Collected data
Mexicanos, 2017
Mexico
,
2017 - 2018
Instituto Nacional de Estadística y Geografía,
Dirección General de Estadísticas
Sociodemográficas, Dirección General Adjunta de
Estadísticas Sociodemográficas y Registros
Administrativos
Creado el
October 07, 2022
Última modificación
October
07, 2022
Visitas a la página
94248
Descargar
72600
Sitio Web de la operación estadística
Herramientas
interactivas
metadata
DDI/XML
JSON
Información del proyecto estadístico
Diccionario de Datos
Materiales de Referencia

What is expected:
Say how many lines of the records contain the word "Dirección", and give no other output.

Task response:
2